TRENTON, N.J. – Assemblyman Kevin J. Rooney’s legislation protecting taxpayers and New Jersey’s environment cleared the Assembly and Senate today. The bill (A4814), prohibits the state from investing pension funds in entities that use bankruptcy to manipulate the system and dodge their Superfund obligations.
For several decades, the Diamond Alkali Company, now known as Maxus Energy, owned and operated a facility in Newark manufacturing agricultural chemicals including Agent Orange and DDT, that it dumped into the Passaic River. The polluted area is now the Diamond Alkali Superfund Site.
“Hundreds of thousands of gallons of the chemical dioxin were dumped into the river,” said Rooney (R-Bergen). “Dioxins are incredibly toxic and nearly impossible to degrade. This negligence had a devastating effect on the environment.”

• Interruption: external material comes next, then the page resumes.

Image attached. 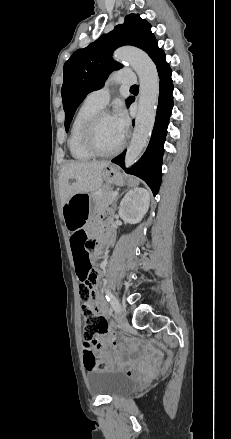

It is one of the most polluted stretches of water in the nation. As a result of contamination, eating fish and crabs from the area are prohibited. The EPA’s $1.4 billion remediation plan is considered the one of costliest and most extensive projects ever undertaken.
The parent company of Maxus, YPF SA, intentionally placed their subsidiary into bankruptcy just months after the EPA’s announcement. The New Jersey pension fund owns more than 860,000 shares of YPF, valued at approximately $19 million. Their actions were a clear attempt to avoid their liabilities and shift the cost of the cleanup onto the taxpayers of New Jersey.
“YPF’s actions set a dangerous precedent for those facing Superfund obligations, and other companies might be emboldened to do the same thing,” continued Rooney. “New Jerseyans cannot be expected to clean messes made by those exploiting our system. Our state cannot afford it, and neither can our environment.
“Companies should know we will hold them accountable for poisoning our environment,” concluded Rooney. “We need to stand up to them, and this bill ensures that New Jersey sends a clear message that irresponsible behavior and devious tactics like this will not be tolerated.”